The former president said he’s unconcerned about the 10 pending corruption cases against him in Singapore, Finland, Japan and Panama. He´s also not worried that the U.S. government has canceled his U.S. travel visa. “Thank god the State Department doesn’t vote here,” he said.
Alemán, who in 2004 was named one of the top ten most corrupt leaders in modern history by Transparency International, noted that he was exonerated of corruption charges in Nicaragua in 2009 by PLC judges, who reversed his 20 year prison sentence, making him a free man.
“In Nicaragua I am totally clear and I am running for president inNicaragua,” he said. “I’m not trying to be the candidate in Panama or Singapore. I am running in Nicaragua.”
Alemán also said his health is no longer a concern that´s serious enough to keep him at home, despite allegedly suffering from 10 chronic illnesses, which in 2005 were deemed by a judge to be serious enough to commute his 20-year prison sentence to house arrest.
Asked by The Nica Times if his health is strong enough for him to be campaigning again, Alemán, who this week turns 64, said he has to take care of himself, but at least his virility is in good shape.
“If Maria Fernanda (Alemán’s wife) doesn’t take care of herself, she’s going to end up with a fourth child,” Alemán said with a laugh.
Alemán insists that the process of Liberal Party unification continues to evolve, despite publicly expressed concerns that unity remains an elusive promise.
The PLC party boss noted that his lawmakers did not give the Sandinistas the votes they needed in the National Assembly to reform the Constitution to allow President Daniel Ortega’s reelection, forcing the ruling party to resort to more questionable judicial moves to green-light the former revolutionary’s aspirations to perpetuate himself in power.
Alemán, however, insists the Sandinista judges’ ruling was illegal, and that Ortega cannot and will not be a candidate for president in 2011.
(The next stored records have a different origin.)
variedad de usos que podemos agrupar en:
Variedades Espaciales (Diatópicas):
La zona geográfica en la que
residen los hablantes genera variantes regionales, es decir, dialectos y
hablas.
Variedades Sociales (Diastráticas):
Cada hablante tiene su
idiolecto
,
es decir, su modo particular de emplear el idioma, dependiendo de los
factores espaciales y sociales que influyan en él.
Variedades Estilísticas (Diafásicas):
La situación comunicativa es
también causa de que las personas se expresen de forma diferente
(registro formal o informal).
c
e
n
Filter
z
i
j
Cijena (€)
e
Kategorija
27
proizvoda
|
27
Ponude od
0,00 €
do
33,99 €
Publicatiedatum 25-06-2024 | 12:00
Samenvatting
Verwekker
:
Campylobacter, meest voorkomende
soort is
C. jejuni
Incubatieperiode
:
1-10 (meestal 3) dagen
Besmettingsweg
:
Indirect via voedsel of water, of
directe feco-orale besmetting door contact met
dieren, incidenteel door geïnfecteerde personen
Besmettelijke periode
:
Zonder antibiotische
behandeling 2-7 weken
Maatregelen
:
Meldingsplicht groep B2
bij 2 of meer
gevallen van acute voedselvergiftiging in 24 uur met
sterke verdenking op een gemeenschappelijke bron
“Daniel Ortega can’t be a candidate, he is violating the constitution,” Alemán bellowed. “And whoever proposes Ortega’s candidacy is committing a crime against the constitution.”
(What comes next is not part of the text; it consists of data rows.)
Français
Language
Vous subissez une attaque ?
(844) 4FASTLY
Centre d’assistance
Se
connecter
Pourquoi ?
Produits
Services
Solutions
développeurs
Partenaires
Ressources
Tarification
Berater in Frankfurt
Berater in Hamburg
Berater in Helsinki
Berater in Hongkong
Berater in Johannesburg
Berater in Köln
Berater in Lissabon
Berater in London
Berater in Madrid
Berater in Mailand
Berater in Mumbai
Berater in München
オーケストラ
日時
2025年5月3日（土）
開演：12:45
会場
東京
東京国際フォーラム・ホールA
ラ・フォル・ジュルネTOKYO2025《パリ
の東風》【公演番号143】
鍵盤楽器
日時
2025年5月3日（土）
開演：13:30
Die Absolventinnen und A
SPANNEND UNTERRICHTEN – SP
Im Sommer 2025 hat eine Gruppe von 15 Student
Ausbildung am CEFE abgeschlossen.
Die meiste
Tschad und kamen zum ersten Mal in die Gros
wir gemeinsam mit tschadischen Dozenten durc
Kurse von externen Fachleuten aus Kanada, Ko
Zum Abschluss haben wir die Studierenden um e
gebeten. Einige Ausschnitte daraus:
The PLC boss told The Nica Times that once Ortega is no longer the Sandinistas’ candidate, the rest of the party will “collapse like thetowerofBabel.”
Alemán also denied that he’s in cahoots with Ortega to elect new magistrates to the Supreme Electoral Council (CSE), whose terms end in February and June. Alemán said that according to the agreement he signed last year with other opposition parties, the PLC will not back the reelection of any of the current CSE magistrates, who are accused of authoring the alleged electoral fraud in the 2008 municipal elections.
The Sandinistas have already proposed the reelection of CSE president Roberto Rivas, an Ortega sympathizer considered the mastermind of the alleged electoral fraud in 2008.
Rivas is currently under investigation for corruption inCosta Rica, where he owns property and spends much of his time.
“There will be no reelection for any of the 10” CSE magistrates and their supplements, Alemán promised. He denied that he was already negotiating a new list of candidates.
It’s Gotta Be PLC
While Alemán continues to speak of Liberal Party unity as an “obligation of the democratic forces,” the message is still one of unity on his terms.
Alemán said he is focusing on his candidacy now, but the process of unification will come later down the road.
However, he said, he thinks his PLC is the “best vehicle” for the opposition, and that it would “be crazy” to try to unite against the Sandinistas under another party’s flag.
PLC spokesman Leonel Teller went a step further, saying his party thinks it “would be suicide” to run a single opposition candidate on the ticket of another party.
He said that the PLC is the most organized and judicially secure party, and that all the other opposition parties are being held “captive” by the Ortega-controlled CSE, which could cancel their legal status at any moment, as it did to the Sandinista Renovation Movement (MRS) and Conservative Party (PC) in 2008.
Plus, Alemán added, the PLC ticket “already beat Daniel Ortega once in 2001.”